A survey on reliability in distributed systems

Article ID	Journal	Published Year	Pages	File Type
430051	Journal of Computer and System Sciences	2013	13 Pages	PDF

Abstract

•Analyzed and highlighted significance of underlying factors important for reliability of distributed computing systems.•Discussed thoroughly short comings of existing models in terms of existing challenges.•Identified factors significant for ensuring reliability which have not been evaluated or considered as constant.•Discussed numerous strategies that deal with reliability prediction models in different phases of SDLC.

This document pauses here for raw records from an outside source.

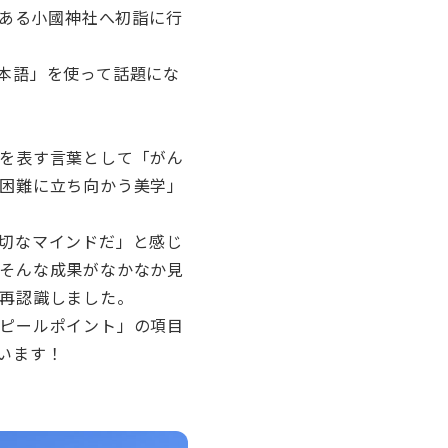
にある小國神社へ初詣に行
本語」を使って話題にな
を表す言葉として「がん
困難に立ち向かう美学」
切なマインドだ」と感じ
そんな成果がなかなか見
再認識しました。
ピールポイント」の項目
います！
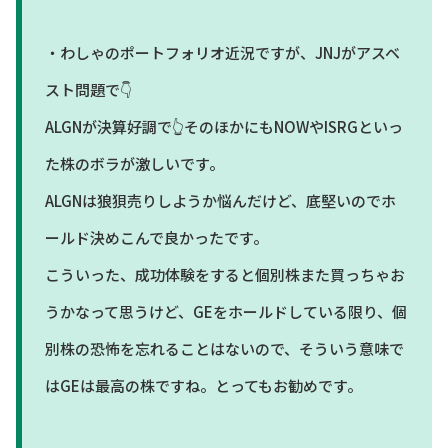
・わしゃのポートフォリオ近況ですが、JNJがアスベ
スト問題で👇
ALGNが決算好調で👆そのほかにもNOWやISRGといっ
た株のボラが激しいです。
ALGNは狼狽売りしようか悩んだけど、底堅いのでホ
ールド決めこんで良かったです。
こういった、成功体験をすると個別株また買っちゃお
うかなって思うけど、GEをホールドしている限り、個
別株の恐怖を忘れることはないので、そういう意味で
はGEは最高の株ですね。とってもお勧めです。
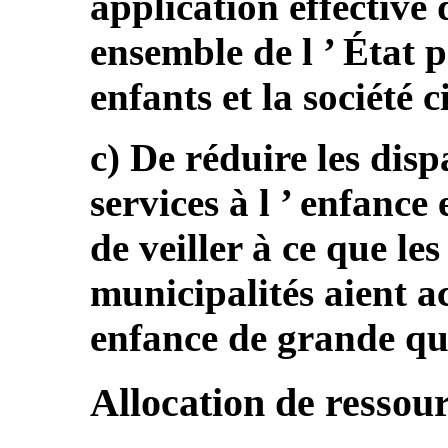
application effective 
ensemble de l ’ État p
enfants et la société c
c) De réduire les disp
services à l ’ enfance 
de veiller à ce que les
municipalités aient ac
enfance de grande qua
Allocation de ressou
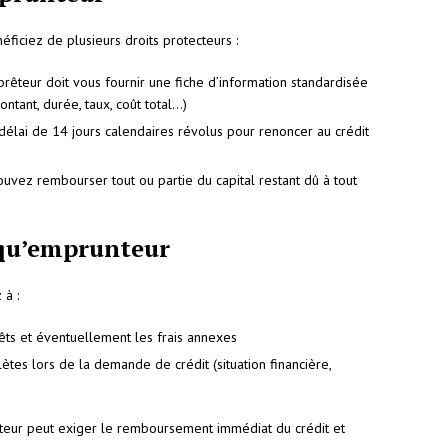
éficiez de plusieurs droits protecteurs :
e prêteur doit vous fournir une fiche d’information standardisée
ontant, durée, taux, coût total…)
 délai de 14 jours calendaires révolus pour renoncer au crédit
uvez rembourser tout ou partie du capital restant dû à tout
 qu’emprunteur
 à :
êts et éventuellement les frais annexes
ètes lors de la demande de crédit (situation financière,
êteur peut exiger le remboursement immédiat du crédit et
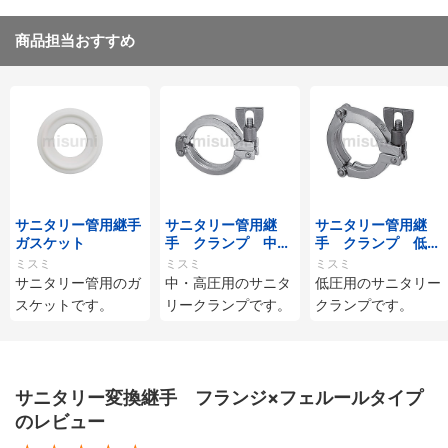
商品担当おすすめ
サニタリー管用継手
サニタリー管用継
サニタリー管用継
ガスケット
手 クランプ 中・
手 クランプ 低圧
高圧用
用
ミスミ
ミスミ
ミスミ
サニタリー管用のガ
中・高圧用のサニタ
低圧用のサニタリー
スケットです。
リークランプです。
クランプです。
サニタリー変換継手 フランジ×フェルールタイプ
のレビュー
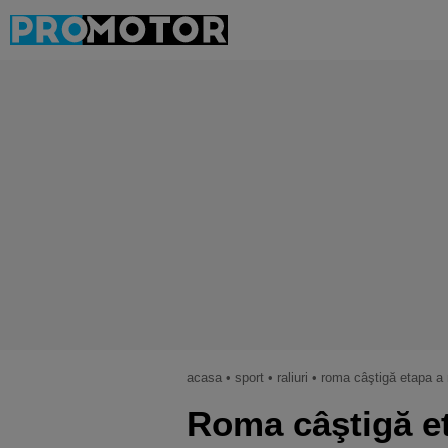
acasa
•
sport
•
raliuri
•
roma câştigă etapa a n
Roma câştigă et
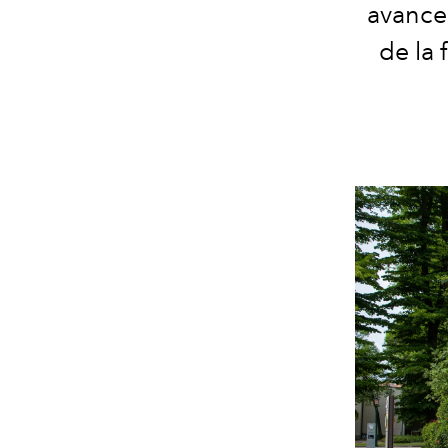
avances
de la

Softwareʼs reliability in distributed systems has always been a major concern for all stake holders especially for applicationʼs vendors and its users. Various models have been produced to assess or predict reliability of large scale distributed applications including e-government, e-commerce, multimedia services, and end-to-end automotive solutions, but reliability issues with these systems still exists. Ensuring distributed systemʼs reliability in turns requires examining reliability of each individual component or factors involved in enterprise distributed applications before predicting or assessing reliability of whole system, and Implementing transparent fault detection and fault recovery scheme to provide seamless interaction to end users. For this reason we have analyzed in detail existing reliability methodologies from viewpoint of examining reliability of individual component and explained why we still need a comprehensive reliability model for applications running in distributed system. In this paper we have described detailed technical overview of research done in recent years in analyzing and predicting reliability of large scale distributed applications in four parts. We first described some pragmatic requirements for highly reliable systems and highlighted significance and various issues of reliability in different computing environment such as Cloud Computing, Grid Computing, and Service Oriented Architecture. Then we elucidated certain possible factors and various challenges that are nontrivial for highly reliable distributed systems, including fault detection, recovery and removal through testing or various replication techniques. Later we scrutinize various research models which synthesize significant solutions to tackle possible factors and various challenges in predicting as well as measuring reliability of software applications in distributed systems. At the end of this paper we have discussed limitations of existing models and proposed future work for predicting and analyzing reliability of distributed applications in real environment in the light of our analysis.